Как же она завидовала людям, в которых кипела энергия! Где они берут столько сил, как восстанавливают тот ресурс, который безрассудно тратят на праздные развлечения вроде поездок за город, игры в мяч или пробежку? Последние годы все ее силы уходили на поддержание слабого внутреннего огонька, тлеющего остатка костра.

Справедливости ради надо сказать, что в детстве все было иначе. Она помнила, как легко ей давались и как много радости приносили вылазки на природу с матерью и отцом – чаще с ним, конечно. Она даже умудрялась готовить походное снаряжение и нехитрый завтрак – варила яйца, нарезала бутерброды, заваривала крепкий сладкий чай, чтобы не замерзнуть в окрестностях Страндхилла. Сьюзан не уставала после таких походов. Ей хватало сил, чтобы, вернувшись, сесть за уроки, а потом читать или даже делать уборку. Как же получилось, что в тридцать два года она чувствует себя старше собственной матери, которая в ее годы занимается хозяйством и вдобавок ведет светскую жизнь?

Словно в подтверждение своим мыслям, она услышала, как внизу в замке по-хозяйски заскрежетал ключ, а потом хлопнула входная дверь.

Сьюзан не успела даже встать с постели, как ее мать заглянула в приоткрытую дверь. Короткая стрижка, легкий макияж модных оттенков, белая ветровка и брюки – она могла бы служить образцом в каталоге модной одежды. Легкий аромат духов с нотами лемонграсса впорхнул в комнату вместе с женщиной.

– Доброе утро, милая, – с извинением в голосе произнесла Астор.

– Доброе, проходи. Я уже собиралась вставать, – зевнув, заставила себя улыбнуться Сьюзан. – Разве мы договаривались на эту субботу? Не могу вспомнить.

– Не договаривались, я просто решила забежать, кое-что отдать тебе. Позволь, я открою окно пошире, на улице такая благодать! – Не дожидаясь разрешения, Астор распахнула шторы, впуская в комнату солнечный свет, ароматы летнего города и крики чаек.

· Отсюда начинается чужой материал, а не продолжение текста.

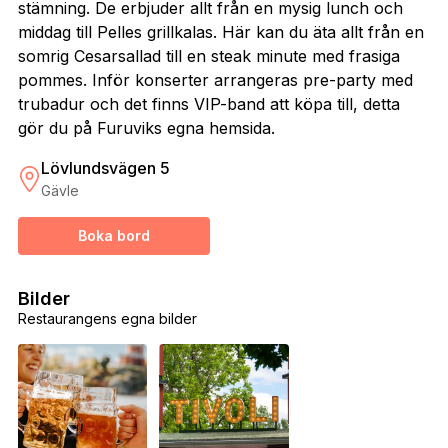
stämning. De erbjuder allt från en mysig lunch och
middag till Pelles grillkalas. Här kan du äta allt från en
somrig Cesarsallad till en steak minute med frasiga
pommes. Inför konserter arrangeras pre-party med
trubadur och det finns VIP-band att köpa till, detta
gör du på Furuviks egna hemsida.
Lövlundsvägen 5
Gävle
Boka bord
Bilder
Restaurangens egna bilder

– Когда ты меняла постельное белье, милая? – неодобрительно воскликнула Астор, крутанувшись на каблуках в залитой солнцем комнате, обозревая и, конечно же, замечая все несовершенства в виде невытертой пыли, покосившегося плафона прикроватной тумбочки и отнюдь не сияющего чистотой настенного зеркала. Увидев выражение лица дочери, она осеклась и поспешила сменить тему: – Киллиан еще спит?

– Думаю, да. – Сьюзан откинула покрывало, понимая, что валяться дальше уже не получится.

– Как его успехи в школе?

– Неплохо. Но с ним никогда нельзя знать наверняка.

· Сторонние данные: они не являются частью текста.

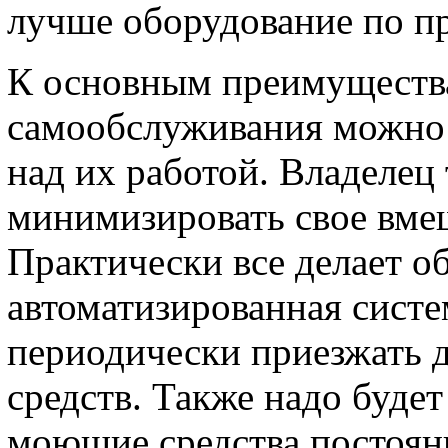
лучше оборудование по п
К основным преимуществ
самообслуживания можно 
над их работой. Владелец
минимизировать свое вмеш
Практически все делает о
автоматизированная систе
периодически приезжать 
средств. Также надо буде
моющие средства постоян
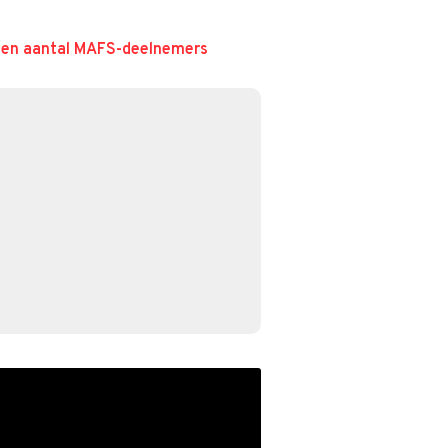
een aantal MAFS-deelnemers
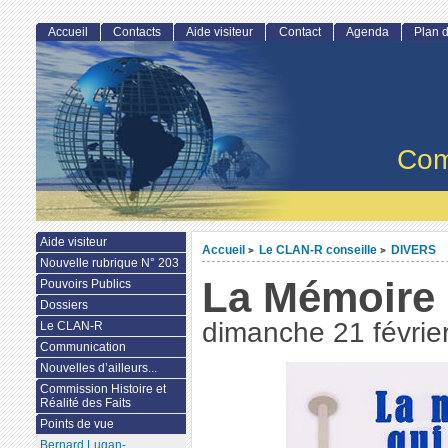
Accueil
Contacts
Aide visiteur
Contact
Agenda
Plan d
Com
Aide visiteur
Accueil
Le CLAN-R conseille
DIVERS
>
>
Nouvelle rubrique N° 203
La Mémoire q
Pouvoirs Publics
Dossiers
dimanche 21 févrie
Le CLAN-R
Communication
Nouvelles d’ailleurs...
Commission Histoire et
Réalité des Faits
Points de vue
Bernard Lugan-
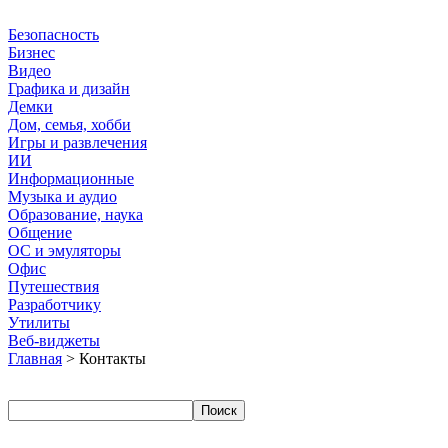
Безопасность
Бизнес
Видео
Графика и дизайн
Демки
Дом, семья, хобби
Игры и развлечения
ИИ
Информационные
Музыка и аудио
Образование, наука
Общение
ОС и эмуляторы
Офис
Путешествия
Разработчику
Утилиты
Веб-виджеты
Главная
> Контакты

– Ты должна потерпеть, дорогая. У этого мальчика тяжелый путь, и он все еще не преодолел его. – Астор принялась поднимать с пола разбросанную одежду, аккуратно складывая ее так, как умела только она.

– Я стараюсь как могу, – чуть более резко, чем намеревалась, ответила Сьюзан, вылезая из постели.

– Я знаю, что ты не любишь говорить об этом, словно ты сделала какую-то ошибку, приютив его, но поверь, ты поступила правильно. А то, что он такой колючий, так ведь все дети такие, просто кому-то хватает воспитания это скрывать.

– Я никогда не думала, что это ошибка, с чего ты взяла?

– Дети дичают, если не любить их насильно.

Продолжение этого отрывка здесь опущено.